Copy each line below that includes "MERSEYSIDEREDS".

Start of Block

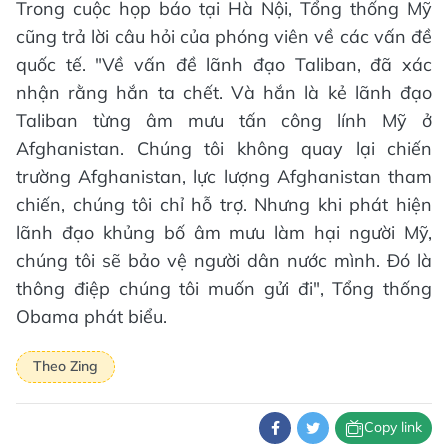
Trong cuộc họp báo tại Hà Nội, Tổng thống Mỹ
cũng trả lời câu hỏi của phóng viên về các vấn đề
quốc tế. "Về vấn đề lãnh đạo Taliban, đã xác
nhận rằng hắn ta chết. Và hắn là kẻ lãnh đạo
Taliban từng âm mưu tấn công lính Mỹ ở
Afghanistan. Chúng tôi không quay lại chiến
trường Afghanistan, lực lượng Afghanistan tham
chiến, chúng tôi chỉ hỗ trợ. Nhưng khi phát hiện
lãnh đạo khủng bố âm mưu làm hại người Mỹ,
chúng tôi sẽ bảo vệ người dân nước mình. Đó là
thông điệp chúng tôi muốn gửi đi", Tổng thống
Obama phát biểu.
Theo Zing
Copy link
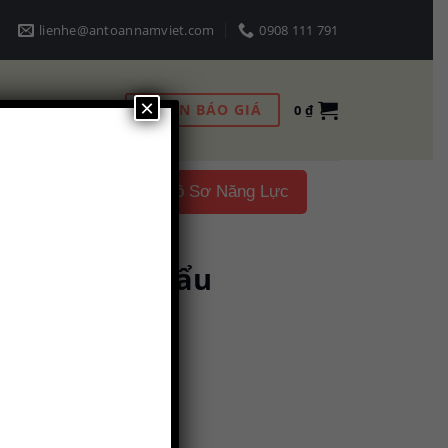
lienhe@antoannamviet.com
0908 111 791
×
NHẬN BÁO GIÁ
0
₫
Liên hệ
Hồ Sơ Năng Lực
vận hành xe cẩu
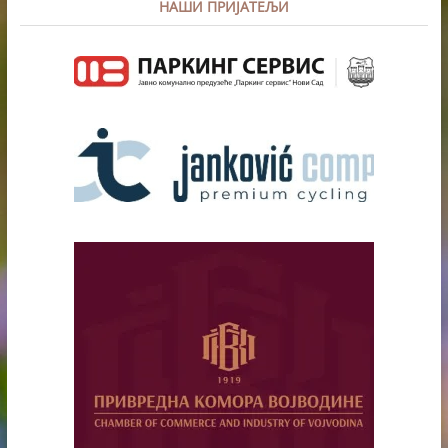
НАШИ ПРИЈАТЕЉИ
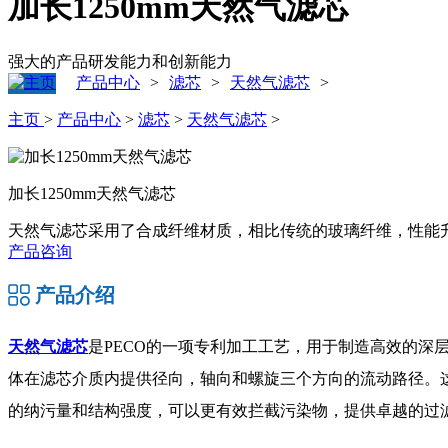
加长1250mm天然气滤芯
强大的产品研发能力和创新能力
产品中心
滤芯
天然气滤芯
>
>
>
主页
>
产品中心
>
滤芯
>
天然气滤芯
>
加长1250mm天然气滤芯
天然气滤芯采用了合成纤维材质，相比传统的玻璃纤维，性能
产品咨询
产品介绍
天然气滤芯
是PECO的一项专利加工工艺，用于制造高效的
体在滤芯介质内提供径向，轴向和螺旋三个方向的流动路径。这
的纳污量和结构强度，可以更有效拦截污染物，提供卓越的过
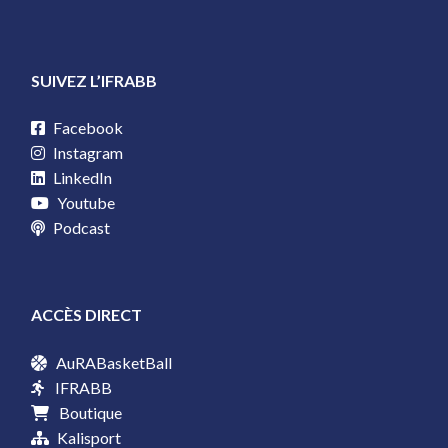
SUIVEZ L’IFRABB
Facebook
Instagram
LinkedIn
Youtube
Podcast
ACCÈS DIRECT
AuRABasketBall
IFRABB
Boutique
Kalisport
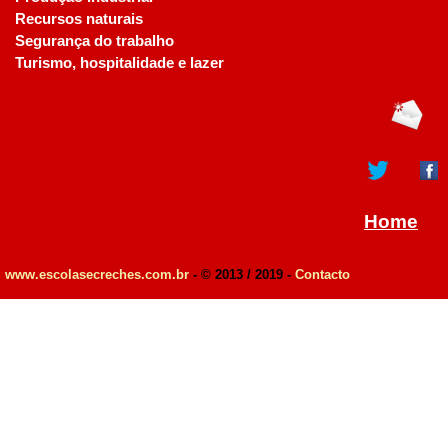
Recursos naturais
Segurança do trabalho
Turismo, hospitalidade e lazer
Home
www.escolasecreches.com.br
- © 2013 / 2019 -
Contacto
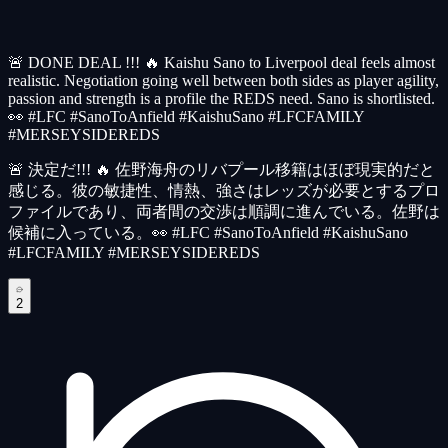
🚨 DONE DEAL !!! 🔥 Kaishu Sano to Liverpool deal feels almost
realistic. Negotiation going well between both sides as player agility,
passion and strength is a profile the REDS need. Sano is shortlisted.
👀 #LFC #SanoToAnfield #KaishuSano #LFCFAMILY
#MERSEYSIDEREDS
🚨 決定だ!!! 🔥 佐野海舟のリバプール移籍はほぼ現実的だと
感じる。彼の敏捷性、情熱、強さはレッズが必要とするプロ
ファイルであり、両者間の交渉は順調に進んでいる。佐野は
候補に入っている。👀 #LFC #SanoToAnfield #KaishuSano
#LFCFAMILY #MERSEYSIDEREDS
2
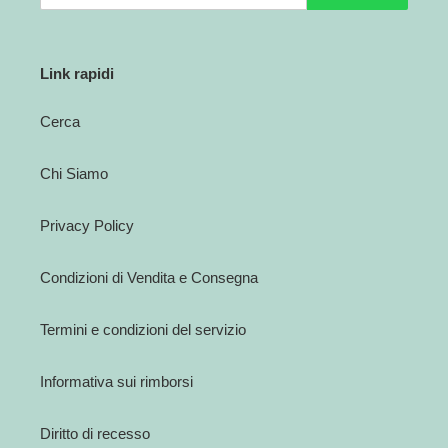
Link rapidi
Cerca
Chi Siamo
Privacy Policy
Condizioni di Vendita e Consegna
Termini e condizioni del servizio
Informativa sui rimborsi
Diritto di recesso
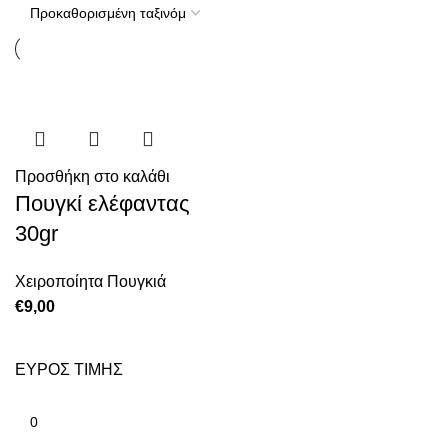
Προσθήκη στο καλάθι
Πουγκί ελέφαντας
30gr
Χειροποίητα Πουγκιά
€
9,00
ΕΥΡΟΣ ΤΙΜΗΣ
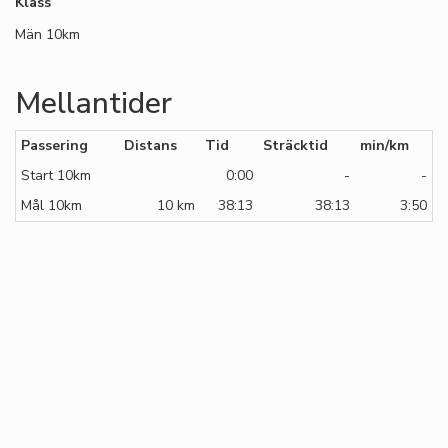
Klass
Män 10km
Mellantider
Passering
Distans
Tid
Sträcktid
min/km
Start 10km
0:00
-
-
Mål 10km
10 km
38:13
38:13
3:50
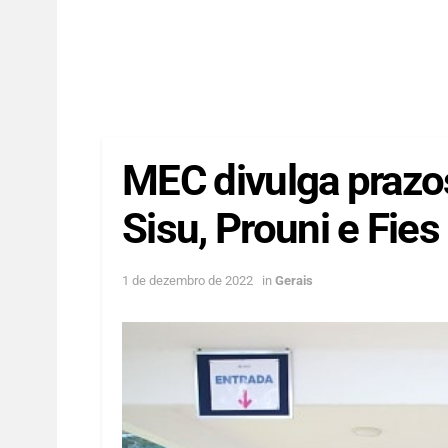
MEC divulga prazos
Sisu, Prouni e Fie
1 de dezembro de 2022
in
Gerais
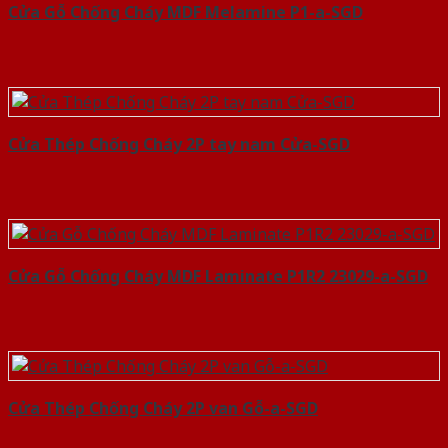
Cửa Gỗ Chống Cháy MDF Melamine P1-a-SGD
Cửa Thép Chống Cháy 2P tay nam Cửa-SGD
Cửa Gỗ Chống Cháy MDF Laminate P1R2 23029-a-SGD
Cửa Thép Chống Cháy 2P van Gỗ-a-SGD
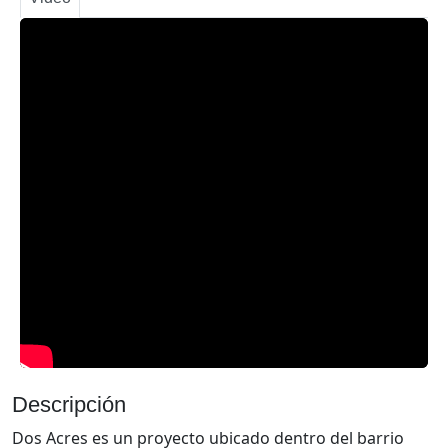
Descripción
Dos Acres es un proyecto ubicado dentro del barrio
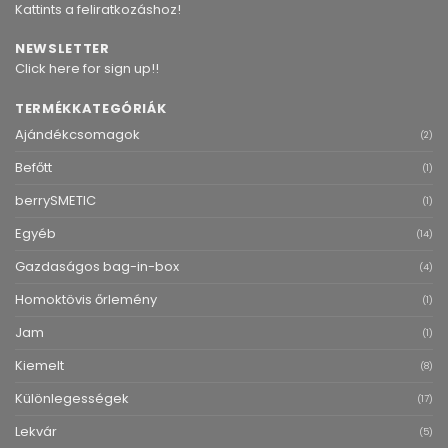
Kattints a feliratkozáshoz!
NEWSLETTER
Click here for sign up!!
TERMÉKKATEGÓRIÁK
Ajándékcsomagok
(2)
Befőtt
(1)
berrySMETIC
(1)
Egyéb
(14)
Gazdaságos bag-in-box
(4)
Homoktövis őrlemény
(1)
Jam
(1)
Kiemelt
(8)
Különlegességek
(17)
Lekvár
(5)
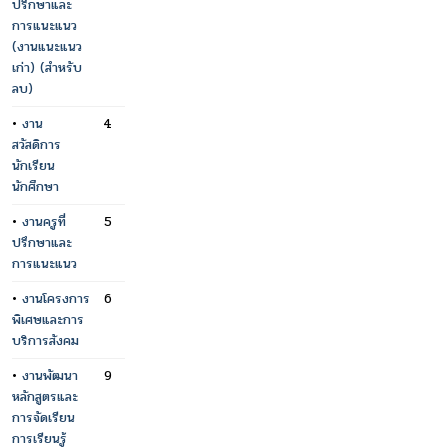
ปรึกษาและ
การแนะแนว
(งานแนะแนว
เก่า) (สำหรับ
ลบ)
•
งาน
4
สวัสดิการ
นักเรียน
นักศึกษา
•
งานครูที่
5
ปรึกษาและ
การแนะแนว
•
งานโครงการ
6
พิเศษและการ
บริการสังคม
•
งานพัฒนา
9
หลักสูตรและ
การจัดเรียน
การเรียนรู้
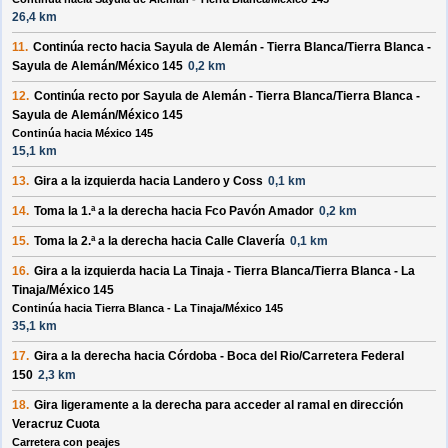
26,4 km
11.
Continúa recto hacia
Sayula de Alemán - Tierra Blanca/Tierra Blanca -
Sayula de Alemán/México 145
0,2 km
12.
Continúa recto por
Sayula de Alemán - Tierra Blanca/Tierra Blanca -
Sayula de Alemán/México 145
Continúa hacia México 145
15,1 km
13.
Gira a la
izquierda
hacia
Landero y Coss
0,1 km
14.
Toma la 1.ª a la
derecha
hacia
Fco Pavón Amador
0,2 km
15.
Toma la 2.ª a la
derecha
hacia
Calle Clavería
0,1 km
16.
Gira a la
izquierda
hacia
La Tinaja - Tierra Blanca/Tierra Blanca - La
Tinaja/México 145
Continúa hacia Tierra Blanca - La Tinaja/México 145
35,1 km
17.
Gira a la
derecha
hacia
Córdoba - Boca del Rio/Carretera Federal
150
2,3 km
18.
Gira ligeramente a la
derecha
para acceder al ramal en dirección
Veracruz Cuota
Carretera con peajes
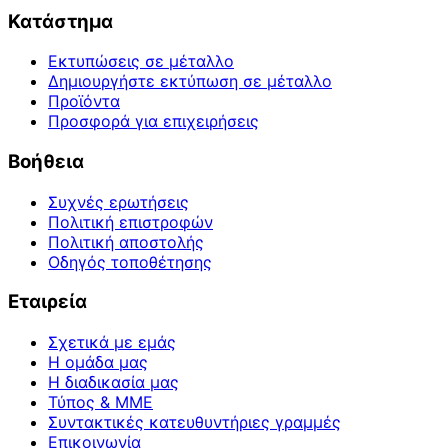
Κατάστημα
Εκτυπώσεις σε μέταλλο
Δημιουργήστε εκτύπωση σε μέταλλο
Προϊόντα
Προσφορά για επιχειρήσεις
Βοήθεια
Συχνές ερωτήσεις
Πολιτική επιστροφών
Πολιτική αποστολής
Οδηγός τοποθέτησης
Εταιρεία
Σχετικά με εμάς
Η ομάδα μας
Η διαδικασία μας
Τύπος & ΜΜΕ
Συντακτικές κατευθυντήριες γραμμές
Επικοινωνία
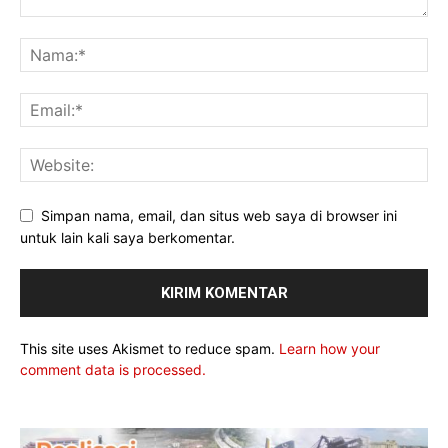
Simpan nama, email, dan situs web saya di browser ini
untuk lain kali saya berkomentar.
This site uses Akismet to reduce spam.
Learn how your
comment data is processed.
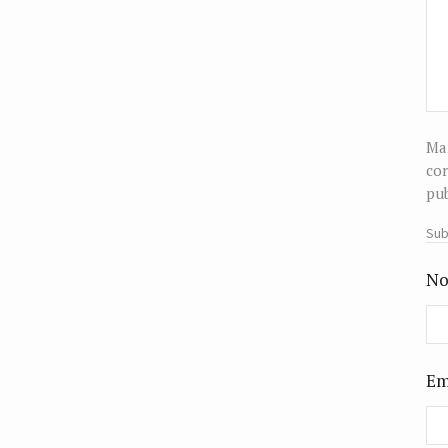
Man
cor
pub
Sub
No
Em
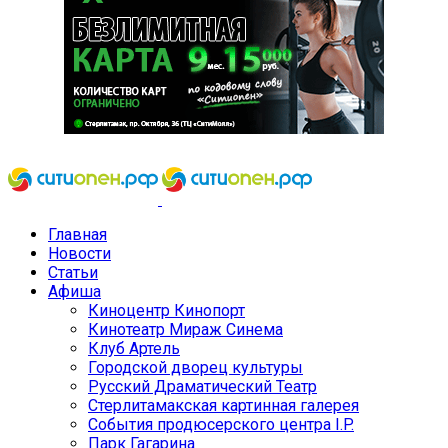
Главная
Новости
Статьи
Афиша
Киноцентр Кинопорт
Кинотеатр Мираж Синема
Клуб Артель
Городской дворец культуры
Русский Драматический Театр
Стерлитамакская картинная галерея
События продюсерского центра I.P.
Парк Гагарина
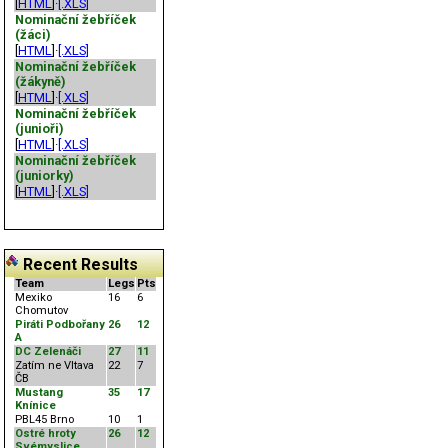
[
HTML
]·
[.XLS]
Nominační žebříček
(žáci)
[
HTML
]·
[.XLS]
Nominační žebříček
(žákyně)
[
HTML
]·
[.XLS]
Nominační žebříček
(junioři)
[
HTML
]·
[.XLS]
Nominační žebříček
(juniorky)
[
HTML
]·
[.XLS]
Recent Results
Team
Legs
Pts
Mexiko
16
6
Chomutov
Piráti Podbořany
26
12
A
DC Zelenáči
27
11
Zatím ne Vltava
22
7
ČB
Mustang
35
17
Knínice
PBL45 Brno
10
1
Ostré hroty
26
12
Svémyslice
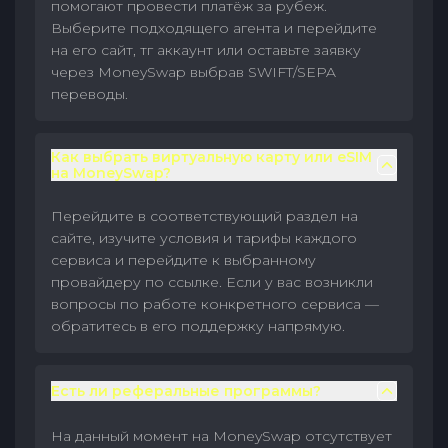
помогают провести платёж за рубеж.
Выберите подходящего агента и перейдите
на его сайт, тг аккаунт или оставьте заявку
через MoneySwap выбрав SWIFT/SEPA
переводы.
Как выбрать виртуальную карту или eSIM
на MoneySwap?
Перейдите в соответствующий раздел на
сайте, изучите условия и тарифы каждого
сервиса и перейдите к выбранному
провайдеру по ссылке. Если у вас возникли
вопросы по работе конкретного сервиса —
обратитесь в его поддержку напрямую.
Есть ли реферальные программы?
На данный момент на MoneySwap отсутствует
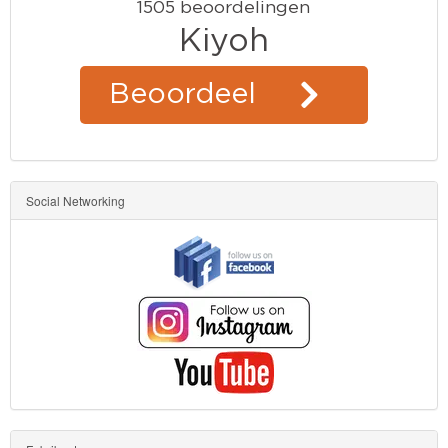
Social Networking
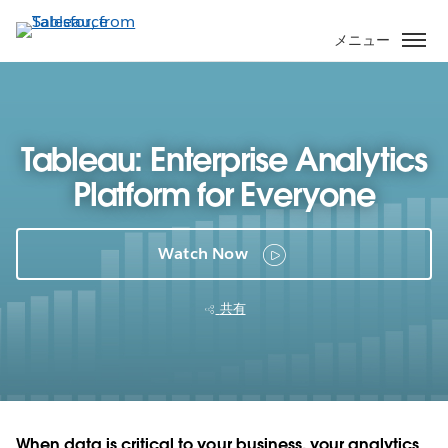
メ
イ
メニュー
ン
コ
ン
テ
Tableau: Enterprise Analytics
ン
ツ
Platform for Everyone
に
移
動
Watch Now
共有
When data is critical to your business, your analytics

End of Block

Worked solution:
#MERSEYSIDEREDS
#LFCFAMILY #MERSEYSIDEREDS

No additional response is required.